The hammer of the media is in operation as well.
Fox News will showcase a 32-person news and commentary team on Tuesday night that includes such political luminaries as Sarah Palin, Newt Gingrich and Karl Rove — sharing the screen with news heavies like Bret Baier, Bill O’Reilly and Sean Hannity. The network will track election results and exit polls minute-by-minute, and into the wee hours, via a huge “Touch Screen” that mimics computer applications.
With a nation preoccupied by a troubled economy, the Fox Business Network will also provide continuous live election night coverage with a business slant by anchor Neil Cavuto and a seeming cast of thousands. Mr. Cavuto will be joined by contributors including John Stossel; Rep. Marsha Blackburn, Tennessee Republican; Forbes CEO Steve Forbes and media magnate Mort Zuckerman — among many others. CNBC and Bloomberg TV also plan comprehensive business-themed election coverage.

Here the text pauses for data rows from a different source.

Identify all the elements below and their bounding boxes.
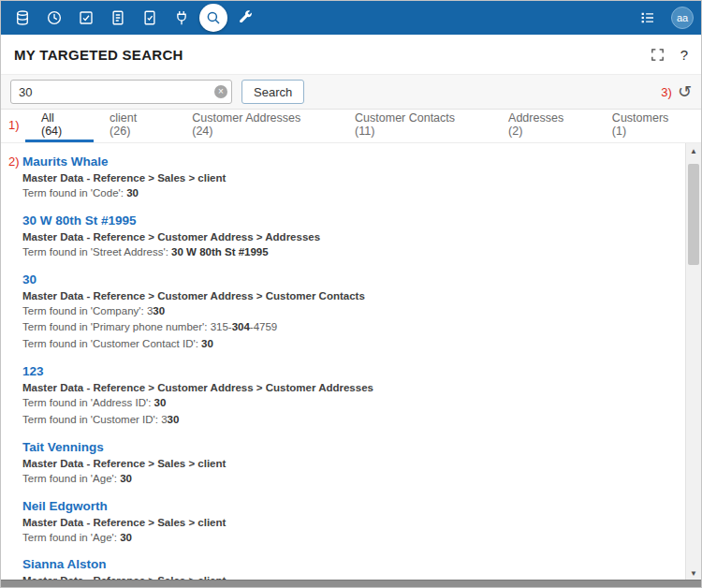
tab-customer-addresses-24[interactable]: Customer Addresses (24) — [176, 110, 339, 142]
annotation-1: 1) — [8, 118, 20, 132]
expand-icon[interactable] — [650, 47, 665, 63]
help-icon[interactable]: ? — [680, 47, 688, 63]
result-breadcrumb-path: Master Data - Reference > Sales > client — [22, 517, 676, 528]
tabs: All (64)client (26)Customer Addresses (2… — [25, 110, 701, 142]
term-found-line: Term found in 'Code': 30 — [22, 185, 676, 202]
tab-label: Customer Contacts (11) — [355, 111, 476, 138]
result-title-link[interactable]: Tait Vennings — [22, 440, 676, 454]
term-found-line: Term found in 'Company': 330 — [22, 303, 676, 320]
app-window: aa MY TARGETED SEARCH ? × Search 3) ↺ 1)… — [0, 0, 702, 588]
clock-icon[interactable] — [40, 4, 68, 32]
result-breadcrumb-path: Master Data - Reference > Sales > client — [22, 172, 676, 184]
result-terms: Term found in 'Company': 330Term found i… — [22, 303, 676, 353]
result-item: 123 Master Data - Reference > Customer A… — [22, 364, 676, 429]
tab-customer-contacts-11[interactable]: Customer Contacts (11) — [339, 110, 492, 142]
document-check-icon[interactable] — [136, 4, 164, 32]
document-lines-icon[interactable] — [104, 4, 132, 32]
result-breadcrumb-path: Master Data - Reference > Customer Addre… — [22, 231, 676, 243]
list-icon[interactable] — [634, 4, 662, 32]
horizontal-scrollbar[interactable] — [1, 580, 701, 587]
result-title-link[interactable]: 123 — [22, 364, 676, 378]
result-item: Maurits Whale Master Data - Reference > … — [22, 154, 676, 202]
result-breadcrumb-path: Master Data - Reference > Customer Addre… — [22, 382, 676, 393]
tab-label: Customer Addresses (24) — [192, 111, 323, 138]
plug-icon[interactable] — [168, 4, 196, 32]
wrench-icon[interactable] — [231, 4, 259, 32]
tab-label: client (26) — [110, 111, 160, 138]
user-avatar[interactable]: aa — [671, 7, 694, 29]
result-item: 30 W 80th St #1995 Master Data - Referen… — [22, 213, 676, 261]
scrollbar-thumb[interactable] — [688, 164, 699, 265]
tab-label: Addresses (2) — [508, 111, 580, 138]
result-title-link[interactable]: Sianna Alston — [22, 557, 676, 571]
result-breadcrumb-path: Master Data - Reference > Sales > client — [22, 458, 676, 469]
search-button[interactable]: Search — [241, 80, 304, 104]
vertical-scrollbar[interactable]: ▲ ▼ — [685, 143, 701, 581]
page-title: MY TARGETED SEARCH — [14, 47, 183, 63]
annotation-3: 3) — [661, 85, 672, 99]
term-found-line: Term found in 'Age': 30 — [22, 530, 676, 547]
term-found-line: Term found in 'Customer ID': 330 — [22, 412, 676, 429]
result-item: Neil Edgworth Master Data - Reference > … — [22, 499, 676, 547]
result-title-link[interactable]: Neil Edgworth — [22, 499, 676, 513]
result-tabs-row: 1) All (64)client (26)Customer Addresses… — [1, 110, 701, 143]
term-found-line: Term found in 'Primary phone number': 31… — [22, 319, 676, 336]
result-terms: Term found in 'Age': 30 — [22, 471, 676, 488]
database-icon[interactable] — [8, 4, 37, 32]
search-bar-row: × Search 3) ↺ — [1, 74, 701, 110]
result-title-link[interactable]: Maurits Whale — [22, 154, 676, 169]
result-item: 30 Master Data - Reference > Customer Ad… — [22, 272, 676, 353]
result-terms: Term found in 'Address ID': 30Term found… — [22, 395, 676, 429]
tab-customers-1[interactable]: Customers (1) — [596, 110, 701, 142]
result-item: Sianna Alston Master Data - Reference > … — [22, 557, 676, 581]
search-icon[interactable] — [199, 4, 227, 32]
search-input[interactable] — [10, 80, 232, 104]
result-title-link[interactable]: 30 W 80th St #1995 — [22, 213, 676, 228]
result-breadcrumb-path: Master Data - Reference > Customer Addre… — [22, 290, 676, 301]
check-square-icon[interactable] — [72, 4, 100, 32]
tab-label: Customers (1) — [612, 111, 685, 138]
tab-label: All (64) — [41, 111, 78, 138]
annotation-2: 2) — [8, 154, 20, 169]
tab-all-64[interactable]: All (64) — [25, 110, 94, 142]
term-found-line: Term found in 'Customer Contact ID': 30 — [22, 336, 676, 353]
result-title-link[interactable]: 30 — [22, 272, 676, 287]
search-results-panel: 2) Maurits Whale Master Data - Reference… — [1, 143, 701, 581]
term-found-line: Term found in 'Street Address': 30 W 80t… — [22, 244, 676, 261]
clear-search-icon[interactable]: × — [214, 85, 227, 98]
search-history-icon[interactable]: ↺ — [678, 83, 692, 100]
result-terms: Term found in 'Age': 30 — [22, 530, 676, 547]
search-input-wrap: × — [10, 80, 232, 104]
top-navigation-bar: aa — [1, 1, 701, 35]
term-found-line: Term found in 'Address ID': 30 — [22, 395, 676, 412]
results-list: Maurits Whale Master Data - Reference > … — [1, 143, 685, 581]
page-header: MY TARGETED SEARCH ? — [1, 35, 701, 74]
tab-addresses-2[interactable]: Addresses (2) — [492, 110, 596, 142]
result-item: Tait Vennings Master Data - Reference > … — [22, 440, 676, 488]
result-terms: Term found in 'Street Address': 30 W 80t… — [22, 244, 676, 261]
tab-client-26[interactable]: client (26) — [94, 110, 176, 142]
term-found-line: Term found in 'Age': 30 — [22, 471, 676, 488]
scroll-up-arrow[interactable]: ▲ — [686, 143, 701, 159]
result-terms: Term found in 'Code': 30 — [22, 185, 676, 202]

The on-camera population and high-tech delivery is also burgeoning at CNN, where some 30 correspondents will track results using three-dimensional graphics, “hologram technology,” and John Adams-era music with a historic theme, the network says — plus a newfangled “Election Matrix” displaying real-time data from dramatic bouts around the country.

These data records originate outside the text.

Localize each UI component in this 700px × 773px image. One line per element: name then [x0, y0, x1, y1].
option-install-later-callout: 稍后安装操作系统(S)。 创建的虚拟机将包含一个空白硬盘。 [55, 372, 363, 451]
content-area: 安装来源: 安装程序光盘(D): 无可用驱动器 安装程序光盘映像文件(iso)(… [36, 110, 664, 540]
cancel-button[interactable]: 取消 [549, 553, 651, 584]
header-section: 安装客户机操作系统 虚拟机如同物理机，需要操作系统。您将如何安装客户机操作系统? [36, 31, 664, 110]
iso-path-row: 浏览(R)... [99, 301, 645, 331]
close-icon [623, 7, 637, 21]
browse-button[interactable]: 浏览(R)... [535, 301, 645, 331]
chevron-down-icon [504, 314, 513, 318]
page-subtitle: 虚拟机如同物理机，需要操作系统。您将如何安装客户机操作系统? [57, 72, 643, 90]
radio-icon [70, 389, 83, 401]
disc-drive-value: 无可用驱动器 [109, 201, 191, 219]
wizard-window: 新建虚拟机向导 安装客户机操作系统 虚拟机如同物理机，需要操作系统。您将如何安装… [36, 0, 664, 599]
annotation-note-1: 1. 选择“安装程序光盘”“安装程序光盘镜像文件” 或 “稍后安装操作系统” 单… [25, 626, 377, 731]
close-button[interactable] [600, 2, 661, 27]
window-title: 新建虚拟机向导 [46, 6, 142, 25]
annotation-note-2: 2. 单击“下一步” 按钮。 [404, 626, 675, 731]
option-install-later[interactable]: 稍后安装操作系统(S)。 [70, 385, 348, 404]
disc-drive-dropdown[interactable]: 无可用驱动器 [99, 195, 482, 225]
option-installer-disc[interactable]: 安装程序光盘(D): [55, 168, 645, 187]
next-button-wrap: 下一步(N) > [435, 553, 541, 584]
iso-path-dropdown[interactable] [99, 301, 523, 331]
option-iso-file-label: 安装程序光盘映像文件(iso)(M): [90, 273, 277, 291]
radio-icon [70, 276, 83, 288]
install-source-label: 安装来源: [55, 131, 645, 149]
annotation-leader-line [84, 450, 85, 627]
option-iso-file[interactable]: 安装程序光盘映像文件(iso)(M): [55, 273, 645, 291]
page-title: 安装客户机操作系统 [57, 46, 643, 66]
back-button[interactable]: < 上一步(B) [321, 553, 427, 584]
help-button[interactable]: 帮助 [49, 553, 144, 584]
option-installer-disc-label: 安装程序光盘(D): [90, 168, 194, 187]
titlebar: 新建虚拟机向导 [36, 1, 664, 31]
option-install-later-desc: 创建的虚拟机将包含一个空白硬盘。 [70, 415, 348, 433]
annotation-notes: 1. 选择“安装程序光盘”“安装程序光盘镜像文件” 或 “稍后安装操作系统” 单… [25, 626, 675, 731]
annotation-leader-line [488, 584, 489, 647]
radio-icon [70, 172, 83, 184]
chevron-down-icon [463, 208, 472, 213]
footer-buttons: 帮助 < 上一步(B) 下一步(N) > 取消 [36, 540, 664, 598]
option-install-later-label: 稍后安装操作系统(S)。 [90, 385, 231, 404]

“In an election filled with partisanship and strong anti-incumbent feelings, viewers will see the race through the lens of incumbencies: which incumbents have fallen, when they were elected, the nationwide impact and more,” said David Bohrman, senior vice president and Washington bureau chief. “Viewers are ready for a rich meal of election items.”
Viewers get to horn in as well. The news networks will monitor and display the public’s reaction from social media like Twitter; results will also be available via phone applications.
More facile with technology and the Internet than they were during the 2006 midterms, both broadcast and cable outlets offer longer, more substantial coverage than four years ago. Fox, CNN and MSNBC all began serious election programming on Saturday. Chastened by their experiences with erroneous and over-eager reporting since the 2000 presidential election, all vow to steer clear of speculation or premature declarations of winners.
Broadcast networks ABC, NBC and CBS have increased their coverage this year. Whereas all three were reduced to modest hourly updates in 2006, they now plan special programming this year, pre-empting some prime-time programming. ABC, in fact, will cover the election from 8 p.m. Tuesday to 4 a.m. on Wednesday.
The midterms could have implications for foreign policy, charging up interest from global news organizations ranging from the BBC and the Voice of America to Al Jazeera and Russia Television. BBC World News America, for example, plans a five-hour election night special that includes an appearance from veteran newsman Ted Koppel.
“Several congressional races involving Hispanic candidates are expected to go down to the wire,” said Alina Falcon, news president for the Spanish language Univision network. “Our entire national and local news teams around the country have been focused on this election for a long time, and we will continue to track the Hispanic vote, which will undoubtedly play a critical role on election night.”